The whimsy that animated those bears, and the dancing stacks of baskets in "The Knee Plays" seems to have gone astray in the Rome section. The closest thing here is the ballet, in which red-shirted followers of Garibaldi cavort with Hopi Indians. But the sequence is hopelessly flat, due in large part to Ulysses Dove's choreographic cliches. Mr. Wilson himself has succumbed to cliche in his treatment of Garibaldi: The great leader sits in a box and watches the stage, then he sings an aria, then he watches again. He seems an afterthought.

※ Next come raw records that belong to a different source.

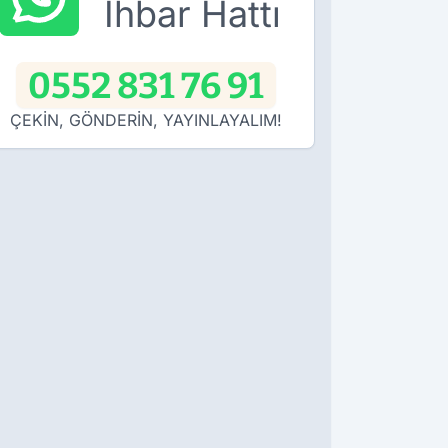
İhbar Hattı
0552 831 76 91
ÇEKİN, GÖNDERİN, YAYINLAYALIM!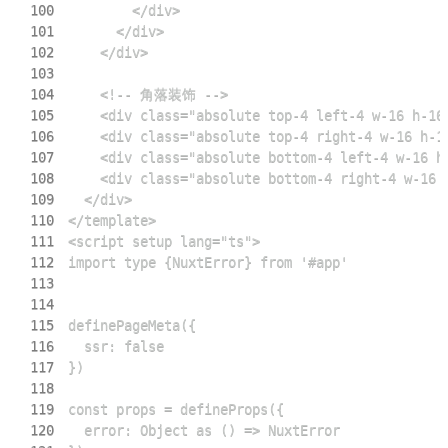
100
101
102
103
104
105
106
107
108
109
110
111
112
113
114
115
116
117
118
119
120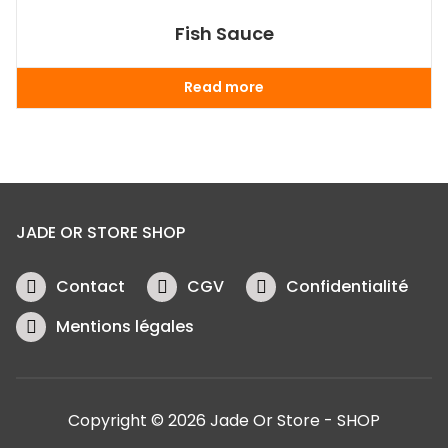
Fish Sauce
Read more
JADE OR STORE SHOP
Contact
CGV
Confidentialité
Mentions légales
Copyright © 2026 Jade Or Store - SHOP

But even in the dismal Garibaldi scene, there's a hint of the glorious finish to come. It's embedded in the stage set, naturally enough. The program tells us that it's a suspension bridge between two spaceships, but one look tells us that it's simply Mr. Wilson's elegant version of the Brooklyn Bridge. Another portent of the finale comes in the Robert E. Lee scene, when a scrim painted with the clipped hedges and trimmed trees of a formal garden slides by silently. If this arboreal cortege stands for the civilization that has immolated itself in war, the parade of trees that follows, in the final scene, is a botanical United Nations, a lush reminder that although a tree is best measured when it is down, it thrives only while it is up.